DATA PROVIDED Block Start

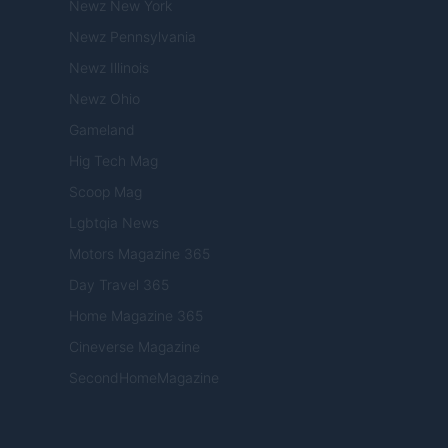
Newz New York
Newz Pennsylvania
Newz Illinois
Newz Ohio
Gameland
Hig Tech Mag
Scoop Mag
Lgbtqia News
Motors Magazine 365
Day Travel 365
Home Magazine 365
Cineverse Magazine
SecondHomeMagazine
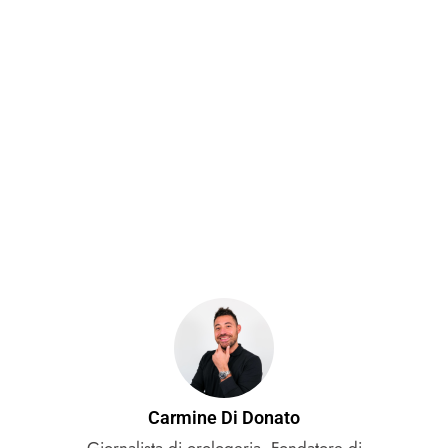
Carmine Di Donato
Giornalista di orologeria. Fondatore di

DATA PROVIDED Block End
DATA PROVIDED Block Start

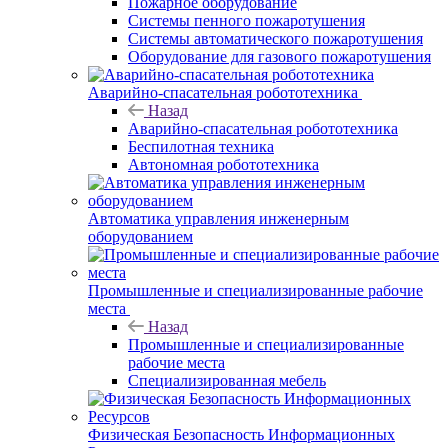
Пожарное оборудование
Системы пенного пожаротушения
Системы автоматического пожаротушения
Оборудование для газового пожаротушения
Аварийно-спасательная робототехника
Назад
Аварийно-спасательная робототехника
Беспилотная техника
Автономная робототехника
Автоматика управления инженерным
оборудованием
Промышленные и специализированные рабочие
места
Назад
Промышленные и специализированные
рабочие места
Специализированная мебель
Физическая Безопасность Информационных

DATA PROVIDED Block End
DATA PROVIDED Block Start

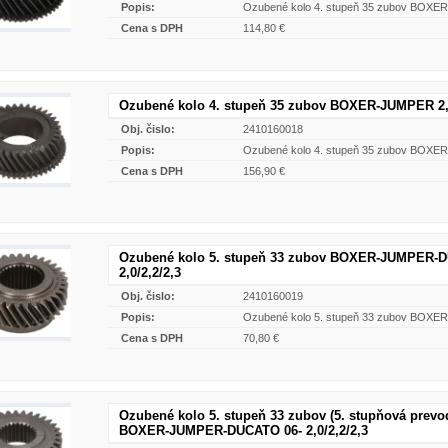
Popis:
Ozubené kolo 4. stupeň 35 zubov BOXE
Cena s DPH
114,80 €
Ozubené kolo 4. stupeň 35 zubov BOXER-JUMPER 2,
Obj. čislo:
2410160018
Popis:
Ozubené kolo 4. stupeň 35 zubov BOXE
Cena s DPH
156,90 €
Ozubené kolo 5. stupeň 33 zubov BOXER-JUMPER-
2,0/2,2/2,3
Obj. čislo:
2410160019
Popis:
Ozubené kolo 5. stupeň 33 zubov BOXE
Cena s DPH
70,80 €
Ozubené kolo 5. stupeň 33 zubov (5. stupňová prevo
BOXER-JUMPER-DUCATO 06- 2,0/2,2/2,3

DATA PROVIDED Block End

* _YOUR INSTRUCTIONS_: Among the lines above, list those that contain the word "пожаротушения".

* _EXERCISE RESULT_:
Системы пенного пожаротушения
Системы автоматического пожаротушения
Оборудование для газового пожаротушения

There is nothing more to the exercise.